What this task involves -> Restate the data below word for word, and let no image into your version.
☆ ☆ ☆ ☆ ☆ ☆ ☆
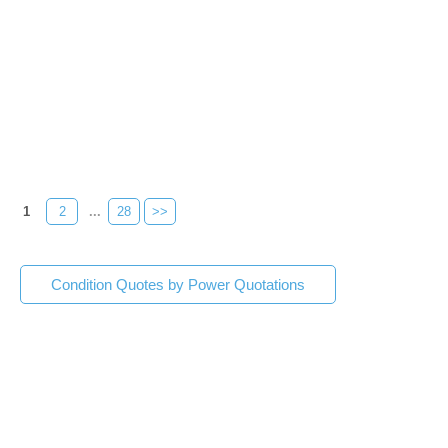
1
2
...
28
>>
Condition Quotes by Power Quotations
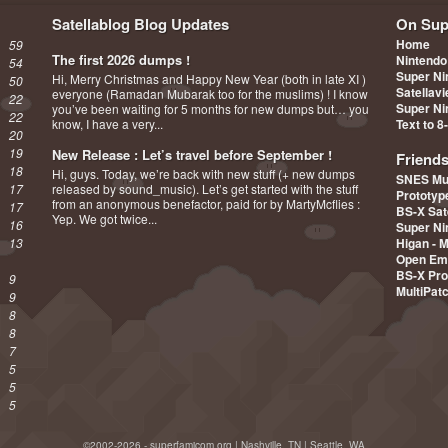
Satellablog Blog Updates
On Sup
Home
59
The first 2026 dumps !
Nintendo
54
Super Ni
Hi, Merry Christmas and Happy New Year (both in late XI )
50
Satellav
everyone (Ramadan Mubarak too for the muslims) ! I know
22
Super Ni
you’ve been waiting for 5 months for new dumps but… you
22
know, I have a very...
Text to 8
20
19
New Release : Let’s travel before September !
Friend
18
Hi, guys. Today, we’re back with new stuff (+ new dumps
SNES Mu
17
released by sound_music). Let’s get started with the stuff
Prototy
from an anonymous benefactor, paid for by MartyMcflies :
17
BS-X Sat
Yep. We got twice...
16
Super Ni
13
Higan - 
Open Em
BS-X Pro
9
MultiPat
9
8
8
7
5
5
5
©2002-2026 - superfamicom.org | Nashville, TN | Seattle, WA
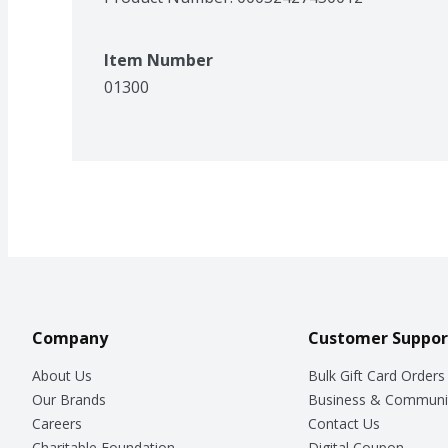
Item Number
01300
Company
Customer Suppor
About Us
Bulk Gift Card Orders
Our Brands
Business & Communi
Careers
Contact Us
Charitable Foundation
Digital Coupon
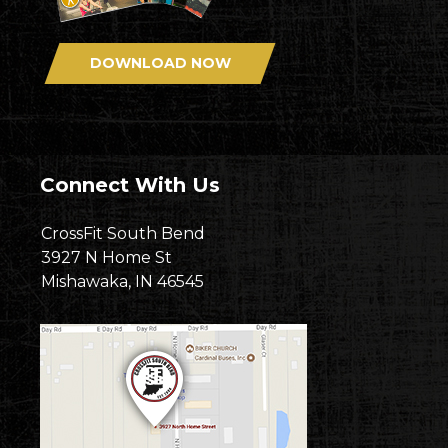
DOWNLOAD NOW
Connect With Us
CrossFit South Bend
3927 N Home St
Mishawaka, IN 46545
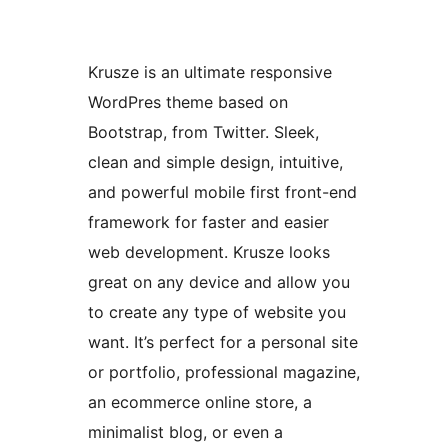
Krusze is an ultimate responsive
WordPres theme based on
Bootstrap, from Twitter. Sleek,
clean and simple design, intuitive,
and powerful mobile first front-end
framework for faster and easier
web development. Krusze looks
great on any device and allow you
to create any type of website you
want. It’s perfect for a personal site
or portfolio, professional magazine,
an ecommerce online store, a
minimalist blog, or even a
☆ ☆ ☆ ☆ ☆ ☆ ☆
Finished exercise ->
1
2
...
28
>>
Condition Quotes by Power Quotations
Satellablog Blog Updates
On Sup
Home
59
The first 2026 dumps !
Nintendo
54
Super Ni
Hi, Merry Christmas and Happy New Year (both in late XI )
50
Satellav
everyone (Ramadan Mubarak too for the muslims) ! I know
22
Super Ni
you’ve been waiting for 5 months for new dumps but… you
22
know, I have a very...
Text to 8
20
19
New Release : Let’s travel before September !
Friend
18
Hi, guys. Today, we’re back with new stuff (+ new dumps
SNES Mu
17
released by sound_music). Let’s get started with the stuff
Prototy
from an anonymous benefactor, paid for by MartyMcflies :
17
BS-X Sat
Yep. We got twice...
16
Super Ni
13
Higan - 
Open Em
BS-X Pro
9
MultiPat
9
8
8
7
5
5
5
©2002-2026 - superfamicom.org | Nashville, TN | Seattle, WA
Item Number
01300
Company
Customer Suppor
About Us
Bulk Gift Card Orders
Our Brands
Business & Communi
Careers
Contact Us
Charitable Foundation
Digital Coupon
DOWNLOAD NOW
Connect With Us
CrossFit South Bend
3927 N Home St
Mishawaka, IN 46545
Krusze is an ultimate responsive
WordPres theme based on
Bootstrap, from Twitter. Sleek,
clean and simple design, intuitive,
and powerful mobile first front-end
framework for faster and easier
web development. Krusze looks
great on any device and allow you
to create any type of website you
want. It’s perfect for a personal site
or portfolio, professional magazine,
an ecommerce online store, a
minimalist blog, or even a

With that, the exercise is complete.